White House Funded Surveillance Program Gives US Police Unlimited Access to People’s Phone Records

According to a recent letter sent by US senator Ron Wyden to the Department of Justice, a surveillance program called  Data Analytical Services (DAS) has allowed federal, state, and local law enforcement agencies to mine the details of Americans’ calls, many of whom are not suspected of a crime, and even some who are victims, Dell Cameron and Dhruv Mehrotra report for Wired. Using a technique known as chain analysis, the program, which is run in coordination with the telecom giant AT&T, targets not only those in direct phone contact with a criminal suspect but anyone with whom those individuals have been in contact as well.

For the past decade, the White House has provided more than $6 million to the program.
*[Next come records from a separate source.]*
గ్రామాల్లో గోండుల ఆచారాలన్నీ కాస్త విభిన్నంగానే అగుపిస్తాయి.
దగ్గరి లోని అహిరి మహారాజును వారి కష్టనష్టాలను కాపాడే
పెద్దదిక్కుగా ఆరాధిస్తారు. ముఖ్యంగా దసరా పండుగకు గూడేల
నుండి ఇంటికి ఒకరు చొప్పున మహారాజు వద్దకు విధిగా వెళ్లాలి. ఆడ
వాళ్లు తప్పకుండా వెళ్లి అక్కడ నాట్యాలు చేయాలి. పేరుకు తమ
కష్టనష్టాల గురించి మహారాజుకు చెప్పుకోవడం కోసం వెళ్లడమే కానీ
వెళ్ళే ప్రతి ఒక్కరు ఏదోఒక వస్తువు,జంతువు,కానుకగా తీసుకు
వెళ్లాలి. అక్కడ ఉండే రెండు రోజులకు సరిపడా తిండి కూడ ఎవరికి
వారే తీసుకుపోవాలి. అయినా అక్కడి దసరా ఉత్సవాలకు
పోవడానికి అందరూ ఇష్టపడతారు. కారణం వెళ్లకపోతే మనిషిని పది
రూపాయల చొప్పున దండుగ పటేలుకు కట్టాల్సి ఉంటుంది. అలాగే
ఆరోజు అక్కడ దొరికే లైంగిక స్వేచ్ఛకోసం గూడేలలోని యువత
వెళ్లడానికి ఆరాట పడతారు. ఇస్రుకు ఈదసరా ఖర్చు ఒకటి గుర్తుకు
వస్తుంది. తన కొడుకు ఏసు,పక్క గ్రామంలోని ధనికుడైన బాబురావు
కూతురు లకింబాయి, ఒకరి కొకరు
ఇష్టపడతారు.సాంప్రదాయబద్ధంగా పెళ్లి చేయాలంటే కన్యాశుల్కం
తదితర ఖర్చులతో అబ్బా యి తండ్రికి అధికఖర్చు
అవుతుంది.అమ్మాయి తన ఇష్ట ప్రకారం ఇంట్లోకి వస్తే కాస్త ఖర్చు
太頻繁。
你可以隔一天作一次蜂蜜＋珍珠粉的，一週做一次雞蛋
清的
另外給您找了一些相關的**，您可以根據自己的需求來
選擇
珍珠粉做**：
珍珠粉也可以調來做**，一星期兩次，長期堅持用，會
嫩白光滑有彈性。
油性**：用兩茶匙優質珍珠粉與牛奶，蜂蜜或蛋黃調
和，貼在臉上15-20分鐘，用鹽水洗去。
In his letter to the DOJ, Wyden wrote that he had “serious concerns about the legality” of the DAS program, which agencies use to monitor the call records of not only criminal suspects, but of their spouses, children, parents, and friends. Maintained under an affiliated program called HIDTA, funded by the White House’s Office of National Drug Control Policy Allegedly, DAS data is allegedly only only meant to be used to target drug trafficking, but has been used by local police agencies for unsolved cases seemingly unrelated to drugs. It is not currently known how far back the call records accessible under DAS go.